2022 saw a resurgence of the Hitchcockian thriller, refashioned for the chronically online generation. Steven Soderbergh’s new film Kimi is a paranoid thriller that evokes Rear Window and (Hitchcock superfan) Brian De Palma’s Blow Out. Zoë Kravitz plays an agoraphobic and possibly autistic tech worker who prefers working from home to say the least. But when she stumbles onto the recording of a murder, she must confront her deepest fear. Chloe Okuno cranks up the voyeuristic suspense in her debut feature Watcher, a film that also owes some debt to Rear Window. Maika Monroe is an expat in Bucharest caught in a cat and mouse game with a stalker. With its noir archetypes and study of attraction-turned-into-obsession, Park Chan-wook’s Decision to Leave has recognisable parallels to Vertigo. Hitchcock’s shadow also looms large over Charlie McDowell’s single-location thriller Windfall. Netflix’s teen comedy Do Revenge gives Strangers on a Train a Gen-Z update but quickly runs out of steam.
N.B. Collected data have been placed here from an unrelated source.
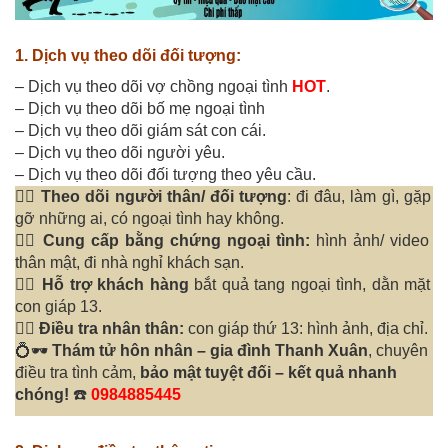
1. Dịch vụ theo dõi đối tượng:
– Dịch vụ theo dõi vợ chồng ngoại tình
HOT
.
– Dịch vụ theo dõi bố mẹ ngoại tình
– Dịch vụ theo dõi giám sát con cái.
– Dịch vụ theo dõi người yêu.
– Dịch vụ theo dõi đối tượng theo yêu cầu.
🕵️‍♂️
Theo dõi người thân/ đối tượng
: đi đâu, làm gì, gặp
gỡ những ai, có ngoại tình hay không.
🕵️‍♂️
Cung cấp bằng chứng ngoại tình:
hình ảnh/ video
thân mật, đi nhà nghỉ khách sạn.
🕵️‍♂️ Hỗ trợ khách hàng
bắt quả tang ngoại tình, dằn mặt
con giáp 13.
🕵️‍♂️ Điều tra nhân thân:
con giáp thứ 13: hình ảnh, địa chỉ.
💍🕶️
Thám tử hôn nhân – gia đình Thanh Xuân
, chuyên
điều tra tình cảm,
bảo mật tuyệt đối – kết quả nhanh
chóng!
☎️
0984885445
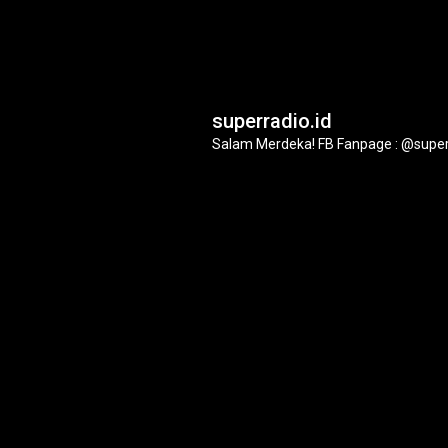
superradio.id
Salam Merdeka!
FB Fanpage : @super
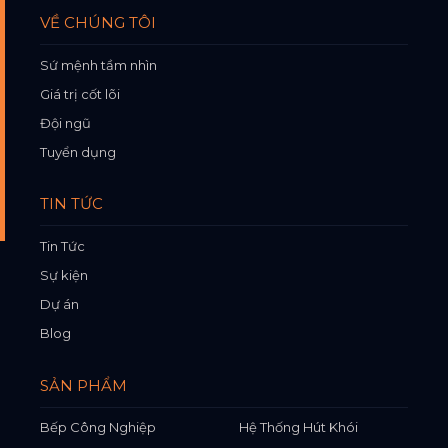
VỀ CHÚNG TÔI
Sứ mệnh tầm nhìn
Giá trị cốt lõi
Đội ngũ
Tuyển dụng
TIN TỨC
Tin Tức
Sự kiện
Dự án
Blog
SẢN PHẨM
Bếp Công Nghiệp
Hệ Thống Hút Khói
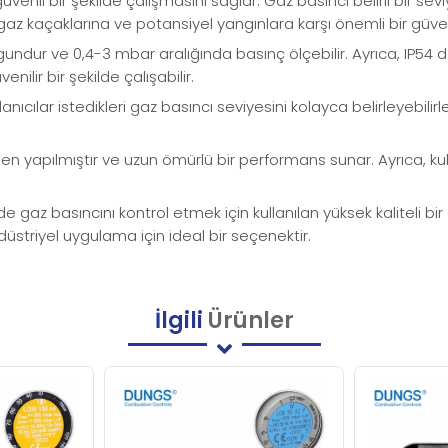
üvenli bir şekilde çalışmasını sağlar. Gaz basıncı belirli bir se
az kaçaklarına ve potansiyel yangınlara karşı önemli bir güven
undur ve 0,4-3 mbar aralığında basınç ölçebilir. Ayrıca, IP54 d
ilir bir şekilde çalışabilir.
nıcılar istedikleri gaz basıncı seviyesini kolayca belirleyebilirl
apılmıştır ve uzun ömürlü bir performans sunar. Ayrıca, kullanı
 gaz basıncını kontrol etmek için kullanılan yüksek kaliteli bir 
üstriyel uygulama için ideal bir seçenektir.
İlgili
Ürünler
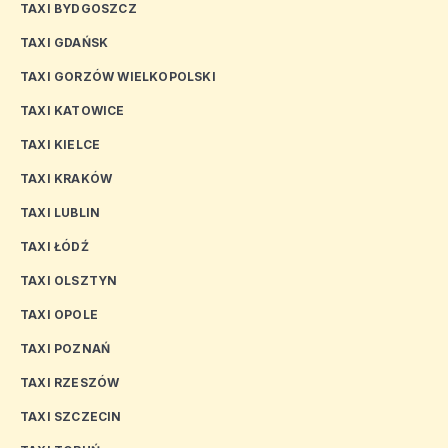
TAXI BYDGOSZCZ
TAXI GDAŃSK
TAXI GORZÓW WIELKOPOLSKI
TAXI KATOWICE
TAXI KIELCE
TAXI KRAKÓW
TAXI LUBLIN
TAXI ŁÓDŹ
TAXI OLSZTYN
TAXI OPOLE
TAXI POZNAŃ
TAXI RZESZÓW
TAXI SZCZECIN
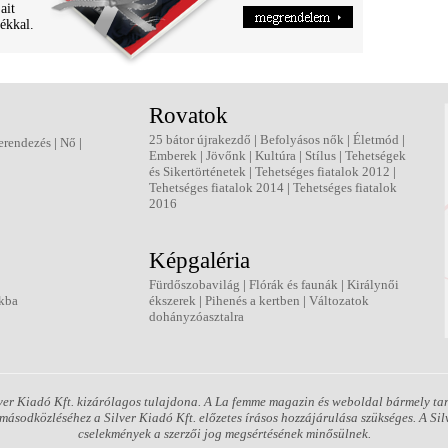
ait
ékkal.
Rovatok
25 bátor újrakezdő
|
Befolyásos nők
|
Életmód
|
erendezés
|
Nő
|
Emberek
|
Jövőnk
|
Kultúra
|
Stílus
|
Tehetségek
és Sikertörténetek
|
Tehetséges fiatalok 2012
|
Tehetséges fiatalok 2014
|
Tehetséges fiatalok
2016
Képgaléria
Fürdőszobavilág
|
Flórák és faunák
|
Királynői
kba
ékszerek
|
Pihenés a kertben
|
Változatok
dohányzóasztalra
er Kiadó Kft. kizárólagos tulajdona. A La femme magazin és weboldal bármely tart
ásodközléséhez a Silver Kiadó Kft. előzetes írásos hozzájárulása szükséges. A Silv
cselekmények a szerzői jog megsértésének minősülnek.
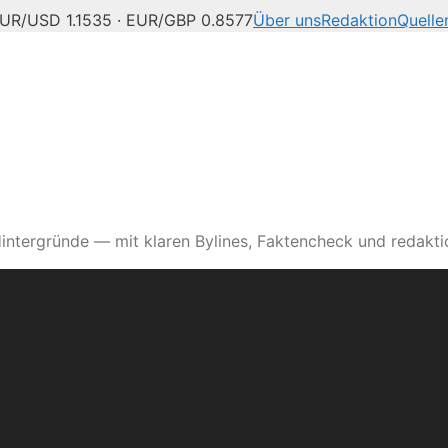
UR/USD 1.1535 · EUR/GBP 0.8577
Über uns
Redaktion
Quelle
intergründe — mit klaren Bylines, Faktencheck und redaktio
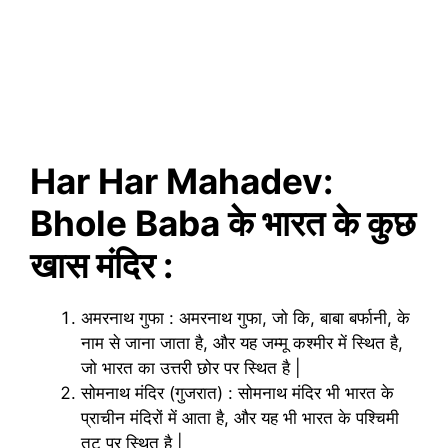
Har Har Mahadev:
Bhole Baba के भारत के कुछ
खास मंदिर :
अमरनाथ गुफा : अमरनाथ गुफा, जो कि, बाबा बर्फानी, के
नाम से जाना जाता है, और यह जम्मू कश्मीर में स्थित है,
जो भारत का उत्तरी छोर पर स्थित है |
सोमनाथ मंदिर (गुजरात) : सोमनाथ मंदिर भी भारत के
प्राचीन मंदिरों में आता है, और यह भी भारत के पश्चिमी
तट पर स्थित है |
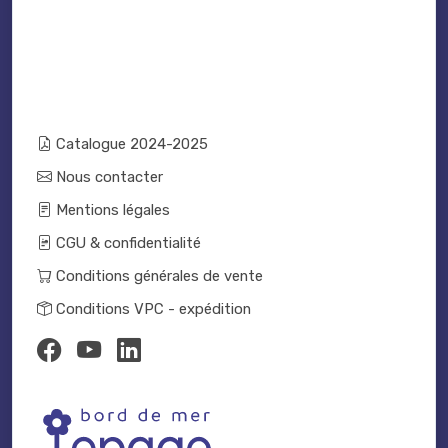
Catalogue 2024-2025
Nous contacter
Mentions légales
CGU & confidentialité
Conditions générales de vente
Conditions VPC - expédition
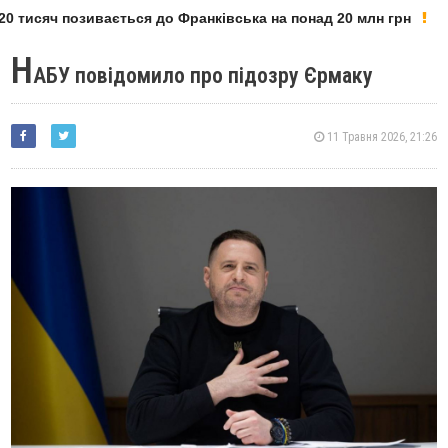
0 тисяч позивається до Франківська на понад 20 млн грн
Н
АБУ повідомило про підозру Єрмаку
11 Травня 2026, 21:26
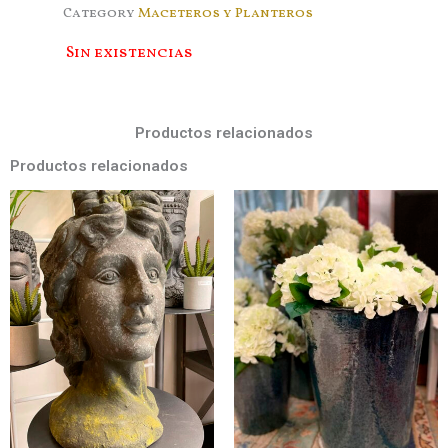
Category
Maceteros y Planteros
Sin existencias
Productos relacionados
Productos relacionados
Park Chan-wook's Decision to Leave. MUBI
Park Chan-wook's Decision to Leave. MUBI

Siblings and soliloquies

The Banshees of Inisherin reunites Colin Farrell and Brendan Gleeson with their In Bruges director Martin McDonagh for a devastating break-up comedy. Farrell finds heartbreak and humour in the pitiable figure of Pádraic, an unassuming everyman adjusting to a new reality of loneliness after his best friend Colm (Gleeson) decides to stop speaking to him. Playing peacemaker in this absurd war of wills is Pádraic’s sister Siobhan, played by Kerry Condon. In a film about tensions exploding between two feuding men, it is Siobhan who gives the film a firm footing. Condon reveals a woman fighting her own loneliness internally, as opposed to Pádraic’s outward struggle, and looking for escape from the claustrophobia of the small Irish community for which the film is named. 

Keke Palmer and Daniel Kaluuya play siblings as well in Nope. If Palmer’s Em is chattier and livelier, Kaluuya’s OJ is quieter and cagier. This plays to each of their strengths as performers. Em and OJ may bicker from time to time. But when a UFO haunts the skies above their ranch, they present a united front, as siblings do.
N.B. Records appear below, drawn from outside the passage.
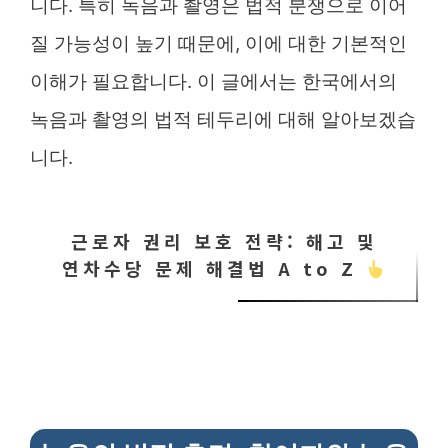
니다. 특히 녹음과 촬영은 법적 분쟁으로 이어
질 가능성이 높기 때문에, 이에 대한 기본적인
이해가 필요합니다. 이 글에서는 한국에서의
녹음과 촬영의 법적 테두리에 대해 알아보겠습
니다.
근로자 권리 보호 전략: 해고 및
연차수당 문제 해결법 A to Z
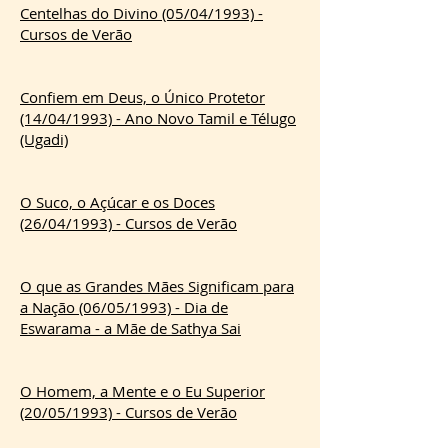
Centelhas do Divino (05/04/1993) -
Cursos de Verão
Confiem em Deus, o Único Protetor
(14/04/1993) - Ano Novo Tamil e Télugo
(Ugadi)
O Suco, o Açúcar e os Doces
(26/04/1993) - Cursos de Verão
O que as Grandes Mães Significam para
a Nação (06/05/1993) - Dia de
Eswarama - a Mãe de Sathya Sai
O Homem, a Mente e o Eu Superior
(20/05/1993) - Cursos de Verão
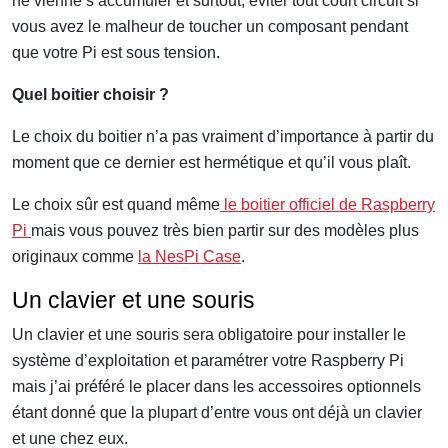
ne vienne s’accumuler et surtout, éviter tout court circuit si
vous avez le malheur de toucher un composant pendant
que votre Pi est sous tension.
Quel boitier choisir ?
Le choix du boitier n’a pas vraiment d’importance à partir du
moment que ce dernier est hermétique et qu’il vous plaît.
Le choix sûr est quand même
le boitier officiel de Raspberry
Pi
mais vous pouvez très bien partir sur des modèles plus
originaux comme
la NesPi Case
.
Un clavier et une souris
Un clavier et une souris sera obligatoire pour installer le
système d’exploitation et paramétrer votre Raspberry Pi
mais j’ai préféré le placer dans les accessoires optionnels
étant donné que la plupart d’entre vous ont déjà un clavier
et une chez eux.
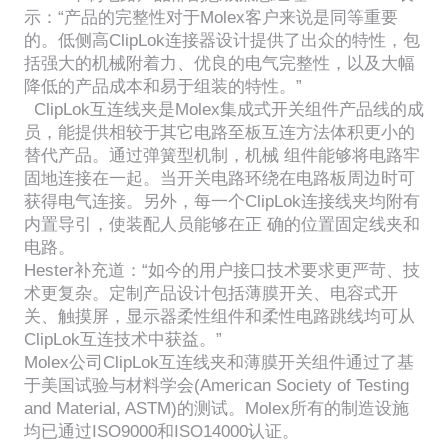
示：“产品的完整性对于Molex客户来说是同等重要
的。低侧高ClipLok连接器设计提供了出众的特性，包
括强大的机械附着力、优良的电气完整性，以及大幅
降低的产品成本和易于组装的特性。”
ClipLok互连线夹是Molex集成式开关组件产品线的成
员，能提供相较于其它电路至板互连方法体积更小的
替代产品。通过弹簧型机制，机械 组件能够将电路牢
固地连接在一起。当开关电路环绕在电路板周边时可
获得电气连接。另外，每一个ClipLok连接线夹均附有
内置导引，使装配人员能够在正 确的位置固定线夹和
电路。
Hester补充道：“如今的用户接口技术要求更严苛、技
术更复杂。定制产品设计包括薄膜开关、电容式开
关、触摸屏，显示器柔性组件和柔性电路跳线均可从
ClipLok互连技术中获益。”
Molex公司ClipLok互连线夹和薄膜开关组件通过了基
于美国试验与材料学会(American Society of Testing
and Material, ASTM)的测试。Molex所有的制造设施
均已通过ISO9000和ISO14000认证。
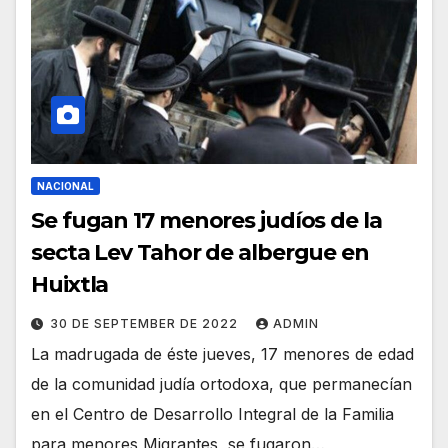
NACIONAL
Se fugan 17 menores judíos de la
secta Lev Tahor de albergue en
Huixtla
30 DE SEPTEMBER DE 2022
ADMIN
La madrugada de éste jueves, 17 menores de edad
de la comunidad judía ortodoxa, que permanecían
en el Centro de Desarrollo Integral de la Familia
para menores Migrantes, se fugaron…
Due to their horror bias, awards bodies completely overlooked Rebecca Hall’s riveting performance in last year’s The Night House. The injustice looks set to continue for a second straight year. As a single mother who must confront her abusive ex, Hall pulls out all the stops to capture the heavy toll of lingering trauma, best witnessed in a confessional monologue half-way through the film. The cadence, delivery and emotion of each line hits much harder than the gut-wrenching finale. Mia Goth’s confessional monologue in Pearl gave me the chills. West holds the camera on Goth’s mascara-smudged face in an unbroken close-up as the titular character reveals her anxieties and loneliness before the emotions boil over into murderous rage.
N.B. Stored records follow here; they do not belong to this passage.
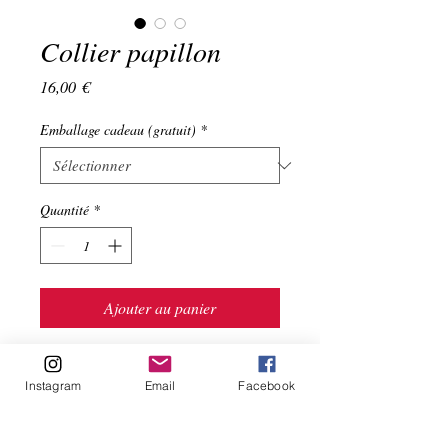
Collier papillon
Prix
16,00 €
Emballage cadeau (gratuit)
*
Quantité
*
Ajouter au panier
Collier papillon !
Instagram
Email
Facebook
Joli collier fin, facile à porter.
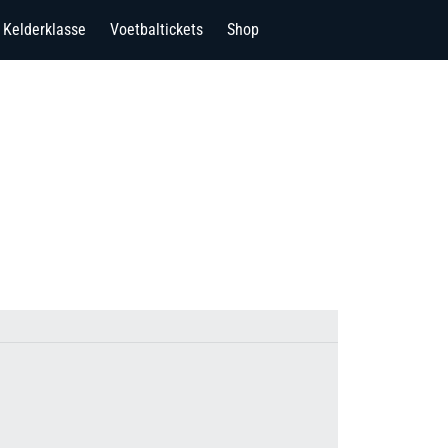
Kelderklasse
Voetbaltickets
Shop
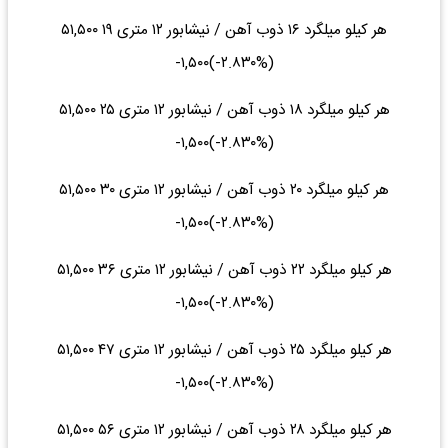
هر کیلو میلگرد ۱۶ ذوب آهن / نیشابور ۱۲ متری ۱۹ ۵۱,۵۰۰
(‎-۲.۸۳۰%‌)‎-۱,۵۰۰‌
هر کیلو میلگرد ۱۸ ذوب آهن / نیشابور ۱۲ متری ۲۵ ۵۱,۵۰۰
(‎-۲.۸۳۰%‌)‎-۱,۵۰۰‌
هر کیلو میلگرد ۲۰ ذوب آهن / نیشابور ۱۲ متری ۳۰ ۵۱,۵۰۰
(‎-۲.۸۳۰%‌)‎-۱,۵۰۰‌
هر کیلو میلگرد ۲۲ ذوب آهن / نیشابور ۱۲ متری ۳۶ ۵۱,۵۰۰
(‎-۲.۸۳۰%‌)‎-۱,۵۰۰‌
هر کیلو میلگرد ۲۵ ذوب آهن / نیشابور ۱۲ متری ۴۷ ۵۱,۵۰۰
(‎-۲.۸۳۰%‌)‎-۱,۵۰۰‌
هر کیلو میلگرد ۲۸ ذوب آهن / نیشابور ۱۲ متری ۵۶ ۵۱,۵۰۰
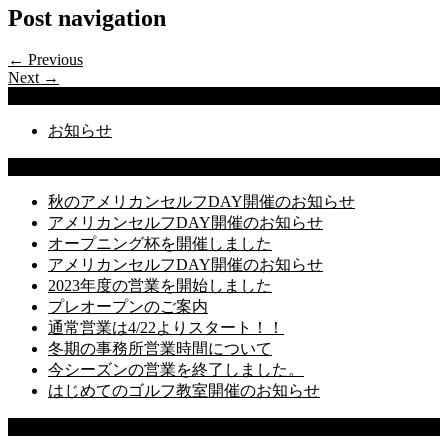
Post navigation
← Previous
Next →
Categories
お知らせ
Latest Posts
秋のアメリカンセルフDAY開催のお知らせ
アメリカンセルフDAY開催のお知らせ
オープニング杯を開催しました
アメリカンセルフDAY開催のお知らせ
2023年度の営業を開始しました
プレオープンのご案内
通常営業は4/22よりスタート！！
冬期の事務所営業時間について
今シーズンの営業を終了しました。
はじめてのゴルフ教室開催のお知らせ
Recent Comments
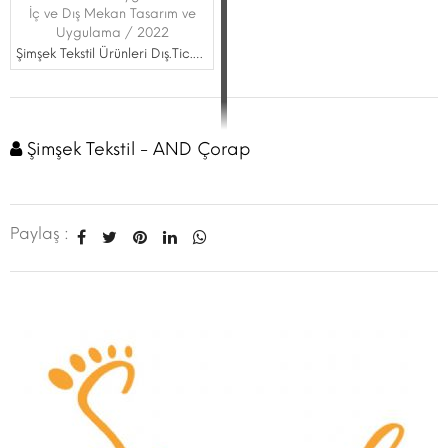
İç ve Dış Mekan Tasarım ve
Uygulama / 2022
Şimşek Tekstil Ürünleri Dış.Tic.Ltd.Şti.
Şimşek Tekstil - AND Çorap
Paylaş :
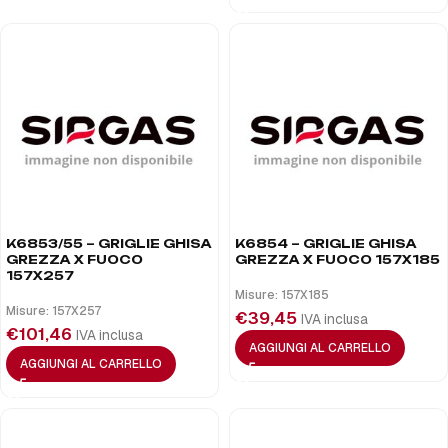
K6853/55 – GRIGLIE GHISA
K6854 – GRIGLIE GHISA
GREZZA X FUOCO
GREZZA X FUOCO 157X185
157X257
Misure: 157X185
Misure: 157X257
€
39,45
IVA inclusa
€
101,46
IVA inclusa
AGGIUNGI AL CARRELLO
AGGIUNGI AL CARRELLO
Tang Wei and Park Hae-il seem to speak their own love language (full of longing looks and delicate touches) as two lost souls caught on opposing sides of a murder investigation. Conflict of interest has never been hotter than when the two meet-cute in the interrogation room in this tale of yearning and desire.

The rest of the best: Adèle Exarchopoulos in Zero Fucks Given; Anamaria Vartolomei in Happening; Aubrey Plaza in Emily the Criminal; Franz Rogowski in Great Freedom; Gracija Filipović in Murina; Kristen Stewart in Crimes of the Future.

AND FINALLY, 2022's BEST FILMS:

1. Memoria (MUBI)

3. Petite Maman (MUBI)

4. The Banshees of Inisherin (Disney+ Hotstar)

5. Flux Gourmet (yet to release on a platform in India)

6. Aftersun (yet to release on a platform in India)

7. Nope (Amazon Prime Video)

8. Parallel Mothers (Amazon Prime Video)

9. The Girl and the Spider (MUBI)

10. Crimes of the Future (MUBI)

11. Murina (yet to release on a platform in India)

12. Nitram (AMC+ channel on Amazon Prime Video)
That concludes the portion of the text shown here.